Britishvolt’s arc started brightly enough; the poeticism of transforming an ex-power station coal store into a sprawling renewable battery plant bestowed it instant page-turner status.

But when it came to the heart of the narrative, things melted away.

The business certainly had vision, and it had a site envied by many for its size, port links and national grid connections.

But, crucially, it didn’t have customers (there were memorandum of understandings with Lotus and Aston Martin), and it didn’t have the cash.

And it meant the business – just like when it came to ripping up the old coal yard in readiness for its planned 3000-job factory – ultimately failed to scratch the surface.

Today, at the gates of its proposed development, in the Northumberland pit village of Cambois, a billboard screaming ‘Power On’ – one of the firm’s carefully-crafted PR lines – makes for a harsh, almost mocking, juxtaposition.

The energy has gone, so too has the majority of Britishvolt’s 300-strong workforce, vivacity replaced by a sorrowful lethargy.

For Cambois – which regularly faces into unforgiving North Sea winds – and the wider North East employment market Britishvolt pledged to galvanise, its failure is a painful slap across the cheek.

Like many areas of the North East, the enclave, defined by its mining past, is locked in a semi-permanent search for identity.

Britishvolt provided an escape, a fresh avenue towards a new era of prosperity, which cruelly turned into a cul-de-sac.

Its failure represents an equally bruising episode for the Government.

Having lauded Britishvolt as a ‘pioneer’, in the process committing to a £100 million Automotive Transformation Fund deal (which never transpired), the firm’s administration leaves a number of questions to be answered, not least why Downing Street threw so many eggs into the basket of a company founded in just 2019?

To an extent, its support was obvious.

With the UK woefully short on factories to make the electric batteries needed to offset the end of petrol and diesel sales across the next decade, Britishvolt told a story the Government wanted to hear.

The fact bosses had chosen the North East for its factory, an area inherent to Boris Johnson’s ’levelling-up’ agenda, only added to the lure.

Its demise provides too a reminder of the importance of strong Government and private sector collaboration.

Indeed, as the dust was beginning to settle, Michael Naylor, managing director at global battery materials and technology business EVM – which last year bought Johnson Matthey’s battery materials operation – said it was imperative Westminster and private capital work together “if the UK car industry is to be protected and have a key role in the transition to electric vehicles”.

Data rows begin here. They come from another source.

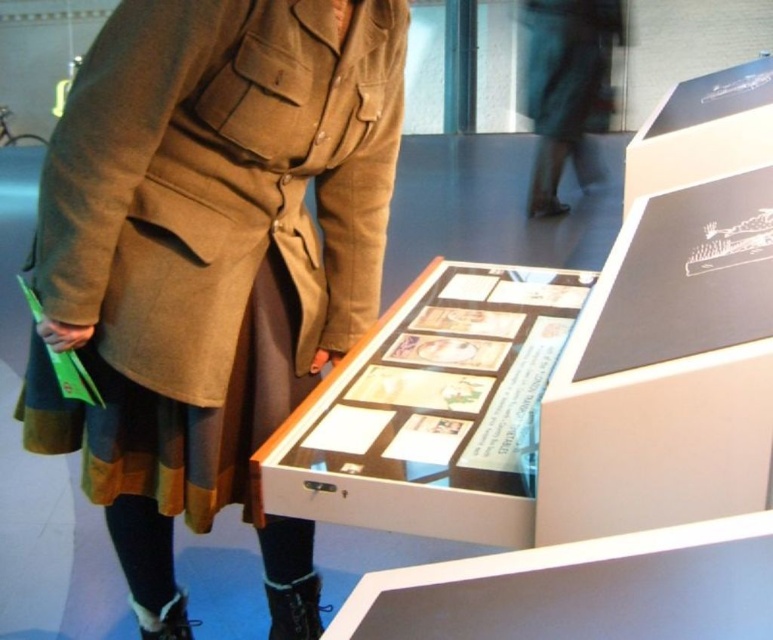 You are an assistant at the exhibition and need to determine which coat is smaller. You see the khaki woolen coat at center and the dark green fabric coat at upper center. Which one is smaller?

The khaki woolen coat at center is smaller compared to the dark green fabric coat at upper center.

You are an interior designer planning to install a 3.5 meter long decorative banner between the khaki woolen coat at center and the dark green fabric coat at upper center. Can the banner fit between them without overlapping either coat?

The distance between the khaki woolen coat at center and the dark green fabric coat at upper center is 3.47 meters, which is slightly shorter than the 3.5 meter banner. Therefore, the banner cannot fit between them without overlapping either coat.

You are standing in the exhibition space and want to determine which of the two points, point (315, 330) or point (576, 1), is closer to you. Based on the scene description, which point is nearer?

Point (315, 330) is closer to the viewer than point (576, 1). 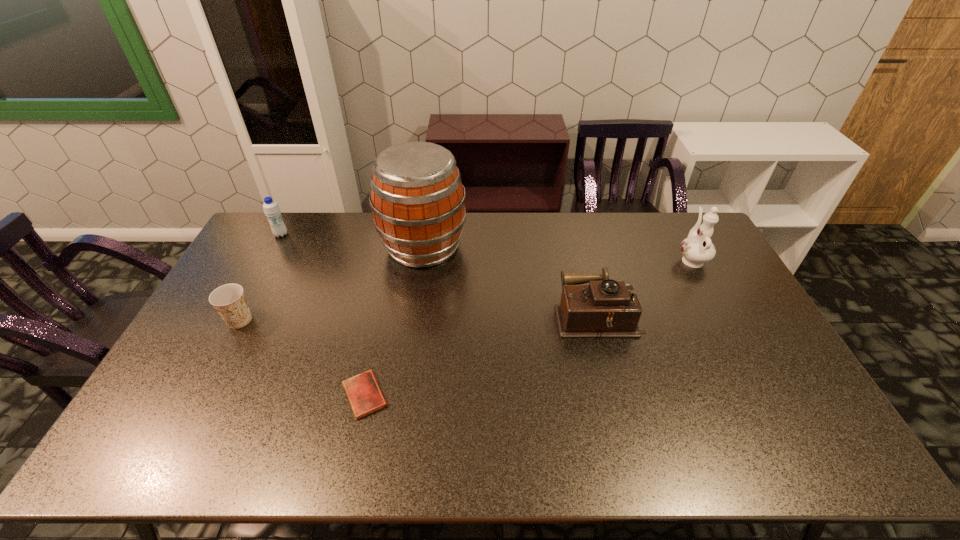 The image size is (960, 540). Find the location of `vacant space located 0.110m at the spout of the rightmost object`. vacant space located 0.110m at the spout of the rightmost object is located at coordinates (675, 228).

What are the coordinates of `vacant position located at the spout of the rightmost object` in the screenshot? It's located at (673, 225).

In order to click on free space located 0.050m on the back of the water bottle in this screenshot , I will do `click(288, 222)`.

This screenshot has width=960, height=540. Find the location of `free space located on the horn of the second object from right to left`. free space located on the horn of the second object from right to left is located at coordinates (446, 315).

Identify the location of vacant space located 0.100m on the horn of the second object from right to left. (524, 315).

Where is `free region located on the horn of the second object from right to left`? free region located on the horn of the second object from right to left is located at coordinates (430, 315).

The image size is (960, 540). I want to click on free space located 0.360m on the right of the fifth tallest object, so click(372, 320).

Where is `vacant space located 0.270m on the back of the diary`? vacant space located 0.270m on the back of the diary is located at coordinates [x=385, y=301].

This screenshot has width=960, height=540. Identify the location of cider that is at the far edge. (417, 198).

Locate an element on the screen. This screenshot has width=960, height=540. chinaware that is positioned at the far edge is located at coordinates (697, 249). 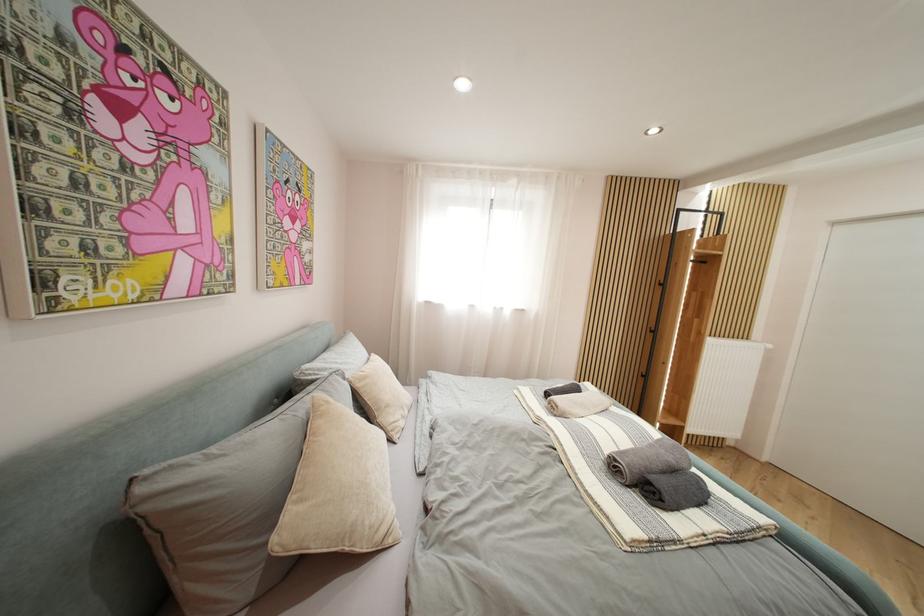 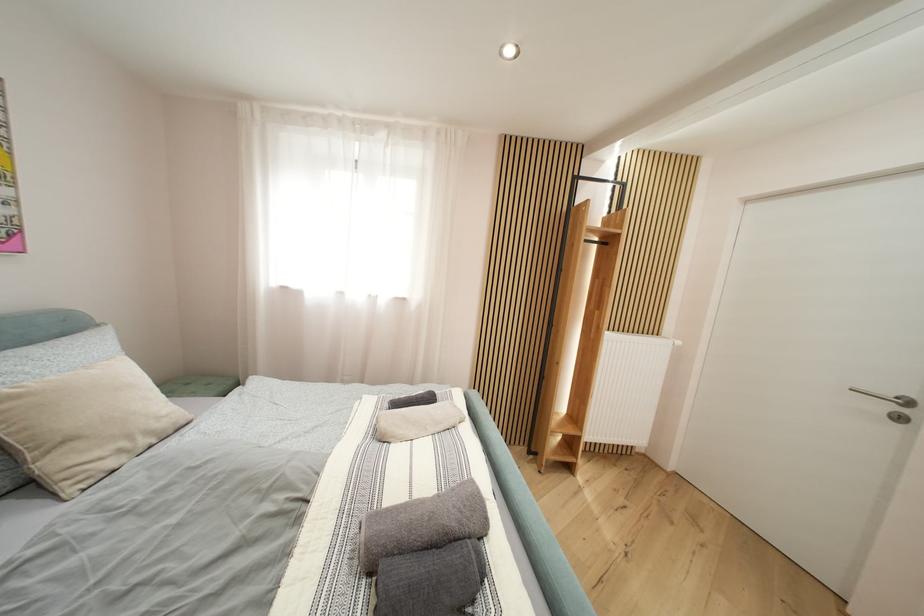 The images are taken continuously from a first-person perspective. In which direction are you moving?

The cameraman moved toward right, forward. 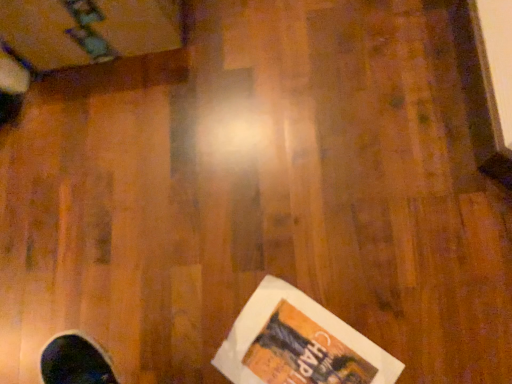 This screenshot has width=512, height=384. What are the coordinates of `free space behind white paper flyer at lower right` in the screenshot? It's located at (252, 248). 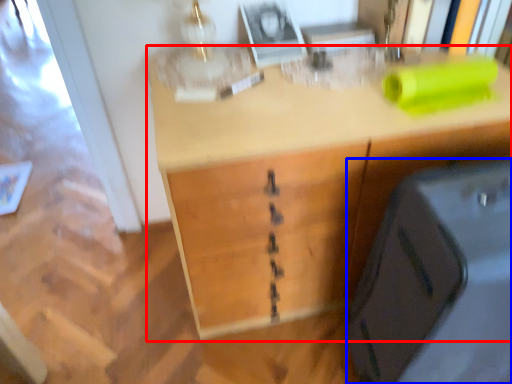 Question: Which object appears closest to the camera in this image, desk (highlighted by a red box) or luggage (highlighted by a blue box)?

Choices:
 (A) desk
 (B) luggage

Answer: (B) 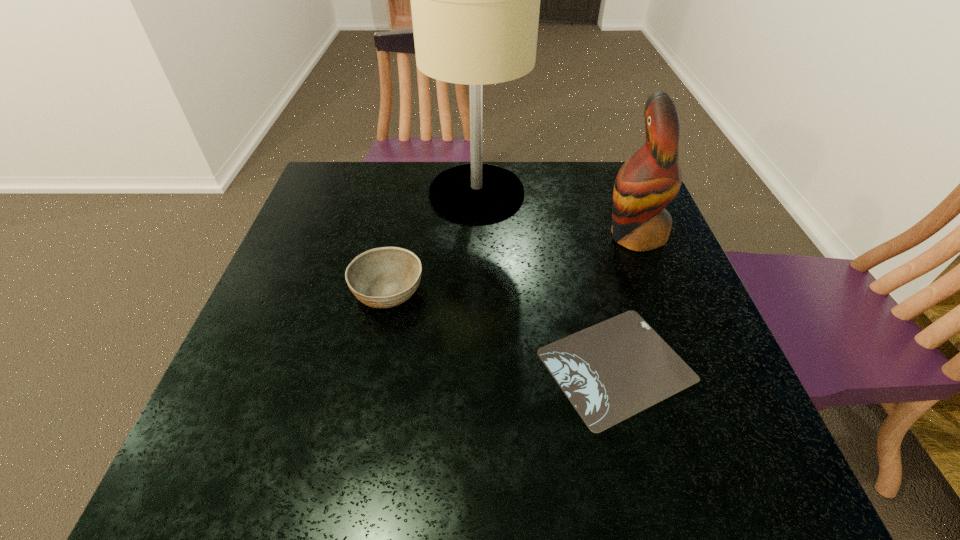 Find the location of a particular element. object at the far edge is located at coordinates (475, 0).

I want to click on parrot present at the right edge, so pos(647,182).

I want to click on mousepad that is at the right edge, so click(609, 372).

You are a GUI agent. You are given a task and a screenshot of the screen. Output one action in this format:
    pyautogui.click(x=<x>, y=<y>)
    Task: Click on the free space at the far edge of the desktop
    
    Given the screenshot: What is the action you would take?
    pyautogui.click(x=557, y=200)

Where is `free space at the near edge of the desktop`? Image resolution: width=960 pixels, height=540 pixels. free space at the near edge of the desktop is located at coordinates 428,444.

The height and width of the screenshot is (540, 960). Identify the location of vacant space at the left edge of the desktop. (334, 245).

Where is `vacant area at the right edge`? vacant area at the right edge is located at coordinates (637, 260).

At what (x,y) coordinates should I click in order to perform the action: click on free space at the near left corner. Please return your answer as a coordinate pair (x, y). Looking at the image, I should click on (202, 456).

Locate an element on the screen. Image resolution: width=960 pixels, height=540 pixels. vacant region between the second shortest object and the tallest object is located at coordinates (432, 242).

Identify the location of blank region between the mousepad and the table lamp. (546, 279). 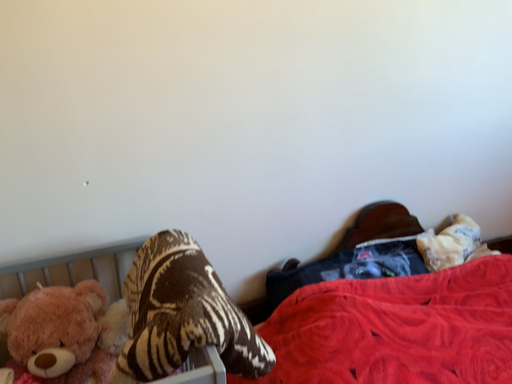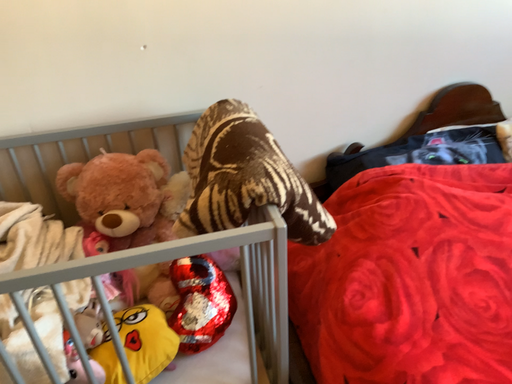 Question: Which way did the camera rotate in the video?

Choices:
 (A) rotated right
 (B) rotated left

Answer: (B) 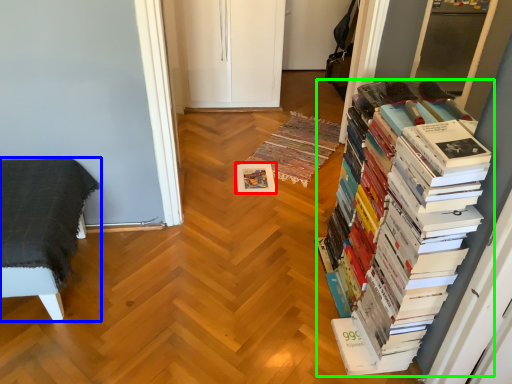 Question: Estimate the real-world distances between objects in this image. Which object is farther from paperback book (highlighted by a red box), furniture (highlighted by a blue box) or book (highlighted by a green box)?

Choices:
 (A) furniture
 (B) book

Answer: (B)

Now, it should be pointed out at this juncture that Britishvolt’s demise is not the end for greener motoring in the North East.

On the contrary, a Wearside battery factory venture led by Envision AESC and Nissan (the latter having set up a power pack plant in the region a decade ago) promises, say the firms, to create 1000 jobs and many more in the supply chain.

Forming part of a previously-announced £1 billion partnership, bosses say it will make more than 100,000 batteries every year, from a site on International Advanced Manufacturing Park.

But it is just one of the many needed.

Britishvolt was cautioning about such right through to its final hours (the text is still on its website), its president of global operations warning production could head abroad if the country didn’t get its act together.

It still could, of course.

Envision and Nissan’s partnership provides an example of how the green automotive revolution can be fashioned, and, who knows, a buyer could yet emerge to salvage the hopes and dreams conjured by Britishvolt.

But the latter’s episode is nevertheless a warning shot for the UK.

If it serious about creating a new story arc around electric motoring, then it has to put its foot on the accelerator. And quickly.